Im Osten den 26.12.41.

Meine liebe [Ella]!

Heute hab ich mir noch mal alles überlegt was ich Dir gestern geschrieben habe. Ich glaube kaum das [sic] Du mich verstehst. Erstens habe ich Dir noch lange nicht alles erzählt, damals im Urlaub, wäre ja auch unmöglich gewesen. Und zweitens ahnst Du wohl auch kaum was hier eigendlich [sic] gespielt wird. Und schreiben kann ich Dir beides nicht.

Liebe [Ella], warum ich Dich hiermit überhaupt erst wieder aufgeregt habe, weiß ich selbst nicht. Sei mir darum nicht böse. Es soll alles so zwischen uns bleiben, wie es war und ist. Zwei gute Freunde, die sich bedingungslos vertrauen. Ich weiß in gewissen Stunden reicht mir das nicht, da brauche ich mehr. Aber ich darf und kann ja auch nicht zu viel von Dir verlangen. Das will ich auch nicht. Du brauchst auch keine Angst um die Zukunft zu haben [Ella]. Den Kopf verlier ich nicht.

Mit den Stürmen des Lebens muß eben jeder selbst sehen, wie er damit vertig [sic] wird. Ich kann eben auch nicht [sic] dafür das [sic] ich eben schon von Natur aus tiefsinsinnig [sic] veranlagt bin. Aber vertig [sic] werd ich schon damit, da verlaß Dich drauf. Aber es dauert eben seine Zeit.

Und nun will ich aber wirklich Dein [sic] lieben [sic] Briefe beantworten.

Sag mal liebe [Ella] tust Du das: Deinem unbekannten Soldaten alles so zu schreiben wie er das haben will? Ich glaube kaum. Und blos [sic] wegen einem hübschen Mädel in die [sic] Ostmark zu fahren seh ich garnicht ein, die gibts woanders auch. Und ob das Mädel nun arm oder reich ist, ändert auch nichts daran.

Was ich zu dem Krieg mit Japan und U.S.A. sage? Nur Vorteile haben wir nach meiner Ansicht dadurch.

Du meinst bei uns wird es jetzt ruhiger. Bei Euch erzählen die Leute sogar daß die Truppen in Rußland ausgewechselt werden! Ich glaub, soviel haben wir garnicht. Bei uns erzählt man gerade das Gegenteil! – Die Schlitten sind jetzt fertig!!

So, mit dem Schweine-Schlachten hast Du nichts im Sinn?
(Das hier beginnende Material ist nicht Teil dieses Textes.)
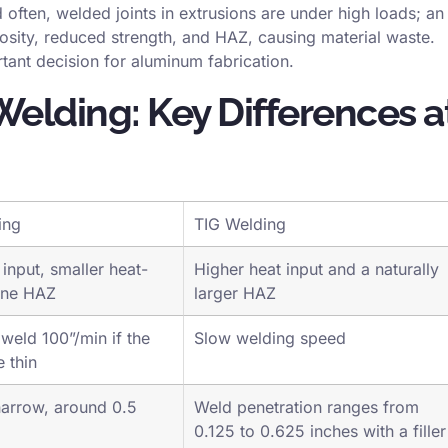
ortant for maintaining its corrosion resistance.
 often, welded joints in extrusions are under high loads; an
osity, reduced strength, and HAZ, causing material waste.
tant decision for aluminum fabrication.
Welding: Key Differences a
ing
TIG Welding
input, smaller heat-
Higher heat input and a naturally
one HAZ
larger HAZ
 weld 100”/min if the
Slow welding speed
e thin
arrow, around 0.5
Weld penetration ranges from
Für mich ist das immer ein Fest. Wie ich aus Deinem Brief ersehe, scheinst Du die Absicht zu haben, mir was davon zu schicken. Es ist ja sehr nett von Dir, auch will ich Dich nicht vor dem [sic] Kopf stoßen, wie man sagt, aber das gibt es auf keinen Fall. Wenn Du es trotzdem nach Erhalt dieses Briefes tust, werde ich Dir ernstlich böse sein. Denn schau mal, [Ella], zu Hause schlachten wir zwei Schweine, „Sozusagen für mich mit“ schreibt meine Mutter. Ich brauche nur den Mund aufzutun und ich habe mehr als genug.

Zum Schluß Deines Briefes schreibst Du: Herzliche Grüße, alles Gute und alles was Dein Herz begehrt, wünsch [sic] Dir Deine [Ella]. Das mit dem Herz begehren, bezieht sich das auf das Schweineschlachten?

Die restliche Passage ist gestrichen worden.